Standardization first#


Symfony 4 will be an evolution of the current practices, trying to embrace more standard tools.

Symfony strives to embrace PHP and web standards. It is hard to believe that Symfony 2 started at a time when Composer did not exist. Since then, the PHP community started the Fig group, which adopted several recommendations. Symfony was one of the first major frameworks to adopt most of the PSRs, without breaking backward compatibility. PSR-3 for logging many years ago. PSR-4 for autoloading. More recently, PSR-6 for caching. The next version of Symfony, version 3.3, implements PSR-16 for caching and the brand new PSR-11 for containers interoperability. We might even have a use case for PSR-13.

Using standards help with interoperability but also with decoupling your code from the framework.

Bundle-less Applications#


The move to bundle-less applications was explained in the previous blog post.

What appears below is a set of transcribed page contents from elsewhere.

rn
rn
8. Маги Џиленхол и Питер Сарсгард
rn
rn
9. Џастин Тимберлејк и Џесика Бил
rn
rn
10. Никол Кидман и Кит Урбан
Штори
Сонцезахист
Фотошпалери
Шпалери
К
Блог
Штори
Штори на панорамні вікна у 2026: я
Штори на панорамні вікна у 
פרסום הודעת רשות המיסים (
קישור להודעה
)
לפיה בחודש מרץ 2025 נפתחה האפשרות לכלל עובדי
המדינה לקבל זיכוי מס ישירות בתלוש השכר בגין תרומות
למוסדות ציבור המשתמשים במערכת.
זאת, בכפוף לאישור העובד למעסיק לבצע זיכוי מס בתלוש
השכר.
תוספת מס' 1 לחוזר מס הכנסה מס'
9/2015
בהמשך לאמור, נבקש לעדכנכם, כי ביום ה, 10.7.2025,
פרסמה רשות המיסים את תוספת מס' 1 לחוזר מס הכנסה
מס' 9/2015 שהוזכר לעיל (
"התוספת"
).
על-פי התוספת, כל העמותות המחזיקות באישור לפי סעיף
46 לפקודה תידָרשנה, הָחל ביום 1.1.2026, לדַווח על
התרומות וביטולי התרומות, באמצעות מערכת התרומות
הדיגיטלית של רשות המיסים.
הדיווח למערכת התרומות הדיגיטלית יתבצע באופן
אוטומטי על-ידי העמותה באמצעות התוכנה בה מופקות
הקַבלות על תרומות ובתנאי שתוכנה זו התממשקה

I mention it here again as this is an important change in the current set of best practices.

Environment Variables#


The current Symfony best practices book explains in great detail how to create configuration settings in a Symfony application. When to use app/config/parameters.yml for infrastructure-related configuration or app/config/config.yml for application-related configuration.

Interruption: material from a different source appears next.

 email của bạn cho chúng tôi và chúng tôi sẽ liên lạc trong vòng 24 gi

I would go as far as recommending to avoid using app/config/config.yml as much as possible. There are valid use cases, but I can count them on one hand.

Symfony 4 won't have the equivalent of app/config/parameters.yml. Use environment variables instead. This is what most frameworks do in other languages. This is also one of the recommendations of the 12-Factor Application Manifesto. One that is encouraged by many modern hosting platforms.

Using environment variables, while far from being perfect, have many benefits over what we currently do. Environment variables are a more "standard" way of managing settings that depend on the environment (no need to manage a parameters.yml.dist for instance). Environment variables can be read by several applications as they are independent of your code, framework, and language. Environment variables help with read-only filesystem deployment as they are decoupled from your code. Environment variable values can be changed "dynamically" without redeploying your application (clearing the cache for Symfony). Last, but not least, environment variables can be managed by existing tools.

Note that storing secrets in environment variables is not more "secure" than storing them in a configuration file.

As using environment variables can be cumbersome in development, using a "standard" .env file is easier and recommended. Symfony 3.3 comes with a new Dotenv component that will be used by default in Symfony 4 applications. Switching between a .env file and "real" environment variables will be done automatically and transparently.

Note that you can also define environment variables in a parameters.yaml file if that feels better to you. That won't be the recommended way though. Note that parameters.yaml is not a typo of parameters.yml! This is another change in Symfony 4 which will be discussed in a later article.

As a nice side effect, it helps simplify how the Symfony environment and debug flag are handled by both console and web applications.

Currently, the Symfony console tool can take the environment and the debug flag via the --env and --no-debug flags. Or alternatively via the SYMFONY_ENV and SYMFONY_DEBUG environment variables.

With Symfony 4, this is no longer needed. APP_ENV and APP_DEBUG can be used for both the web front controller and the console tool.

No more ./bin/console foo:bar --env=prod --no-debug or SYMFONY_ENV=prod SYMFONY_DEBUG=0 ./bin/console foo:bar. Just use ./bin/console foo:bar.

It just works. In development and on production servers.

Symfony 4 is full of such simplifications.